Another strange line of argument which Mandal uses, is this: he first claims that a demolition must have involved the use of fire, then notes that "neither are there traces of burning, expected when military destruction occurs".[55] Now, apart from the fact that fire would mostly affect the overground parts while we are only left with the underground remainder, the point is that no one insists that the temple was destroyed by fire. Numerous mosques stand on Hindu temples which were demolished alright without being burnt down. Indeed, any Kar Sevak would have told Prof. Mandal that there are other ways of demolishing a building. Could it be that Mandal is only refuting his own straw-man hypothesis because he cannot face the real evidence?
For the rest, he repeats the worn-out trick of using the non-mentioning of certain facts in B. B. Lal's brief (i.e., by definition incomplete) report to "contradict" B. B. Lal's and S. P. Gupta's recent revelations of findings which would only appear in the full report.[56] The fact of the matter is that the full report of B. B. Lal's findings was withheld from publication, and that the brief report which the journalists had seen explicity refrains from giving details of the medieval findings. It is quite odd to use the brief version of the report to disprove the detailed version of the same report's relevant part which B. B. Lal himself had just made public.[57]
That the full report is still unpublished, is most likely because the secularist authorities objected to its findings. As Peter Van der Veer reported: "However, in this case the government has not allowed the Department of Archaeology to provide evidence. It has thus fallen to B. B. Lal to do so."[58]
The same counts for the inscription found during the demolition, which clearly mentions that the site was considered Rama's birthplace.[59] At that time, many academics declared without any examination that the inscription, presented by scholars of no lesser stature than themselves, was a forgery. Thus according to "a group of historians and scholars" including Kapil Kumar, B. D. Chattopadhyaya, K. M. Shrimali, Suvira Jaiswal and S. C. Sharma, the "so-called discoveries of artifacts" during and after the demolition were "a planned fabrication and a fraud perpetrated to further fundamentalist designs".[60]
If the secularists had really believe this, theory would have requested access to the findings, which would readily have been granted by the minister in charge, the militant secularist Arjun Singh.

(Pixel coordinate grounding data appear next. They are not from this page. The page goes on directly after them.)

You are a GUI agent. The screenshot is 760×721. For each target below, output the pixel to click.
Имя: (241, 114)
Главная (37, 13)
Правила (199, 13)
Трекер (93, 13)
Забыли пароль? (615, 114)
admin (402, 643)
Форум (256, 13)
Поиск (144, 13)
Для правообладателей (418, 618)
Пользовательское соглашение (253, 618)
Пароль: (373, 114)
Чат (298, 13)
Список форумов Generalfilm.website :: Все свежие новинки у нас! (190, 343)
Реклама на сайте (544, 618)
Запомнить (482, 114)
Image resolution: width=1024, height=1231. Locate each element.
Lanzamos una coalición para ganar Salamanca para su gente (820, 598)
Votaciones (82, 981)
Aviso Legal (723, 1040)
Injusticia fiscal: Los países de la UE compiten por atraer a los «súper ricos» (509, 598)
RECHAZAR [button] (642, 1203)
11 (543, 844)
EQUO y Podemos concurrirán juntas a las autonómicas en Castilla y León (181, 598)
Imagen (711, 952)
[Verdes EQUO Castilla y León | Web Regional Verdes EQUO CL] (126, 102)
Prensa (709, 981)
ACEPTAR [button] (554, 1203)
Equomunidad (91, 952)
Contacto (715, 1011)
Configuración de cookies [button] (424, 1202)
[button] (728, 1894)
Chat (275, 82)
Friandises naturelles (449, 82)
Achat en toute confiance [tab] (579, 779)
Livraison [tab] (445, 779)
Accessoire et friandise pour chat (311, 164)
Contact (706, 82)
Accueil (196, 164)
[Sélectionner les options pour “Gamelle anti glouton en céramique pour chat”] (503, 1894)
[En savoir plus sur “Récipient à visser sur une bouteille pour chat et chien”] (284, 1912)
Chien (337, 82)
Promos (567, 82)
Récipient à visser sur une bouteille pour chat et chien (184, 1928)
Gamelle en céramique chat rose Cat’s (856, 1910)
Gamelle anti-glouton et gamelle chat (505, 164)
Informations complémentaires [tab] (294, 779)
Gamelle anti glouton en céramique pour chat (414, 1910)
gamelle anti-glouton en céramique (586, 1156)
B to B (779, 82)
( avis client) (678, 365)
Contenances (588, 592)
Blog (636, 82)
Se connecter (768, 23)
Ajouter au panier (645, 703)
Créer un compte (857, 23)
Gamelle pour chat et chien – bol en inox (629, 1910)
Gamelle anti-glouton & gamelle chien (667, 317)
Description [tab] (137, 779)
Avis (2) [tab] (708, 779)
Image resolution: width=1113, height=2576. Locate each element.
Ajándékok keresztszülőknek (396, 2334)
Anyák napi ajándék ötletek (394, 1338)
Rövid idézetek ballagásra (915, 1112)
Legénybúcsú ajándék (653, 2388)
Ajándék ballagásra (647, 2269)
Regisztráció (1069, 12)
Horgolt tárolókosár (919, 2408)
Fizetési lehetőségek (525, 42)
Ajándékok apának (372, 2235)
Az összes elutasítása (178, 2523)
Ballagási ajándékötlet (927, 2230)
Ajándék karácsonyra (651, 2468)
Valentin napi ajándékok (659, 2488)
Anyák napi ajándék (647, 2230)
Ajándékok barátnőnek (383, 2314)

They would have invited international scholars as witnesses, and curtly demonstrated its falseness for all to see. Instead, just like B. B. Lal's report, this inscription became a skeleton in their closet, which they have to keep from public view as long as possible.
In fact, the BMAC and secularist tide has frequently opposed archaeological research at the site, while the Hindu side wanted more of it, e.g.: "Nevertheless, in a BBC interview in 1991, [B. B.] Lal argued that there had been a Hindu temple for Rama/Vishnu on the spot now occupied by the mosque and that pillars of that temple had been used in constructing the [Masjid]. Lal suggested that further digging should be carried out in order to come up with more evidence - a suggestion that was denounced in the press by the historian Irfan Habib and others as a ploy to demolish the mosque."[61]
The whole anti-temple argumentation has nothing more to offer than such pitiable attempts to wriggle out from under the weight of inconvenient evidence. Only media power has so far saved the "eminent historians" and their ilk from being exposed.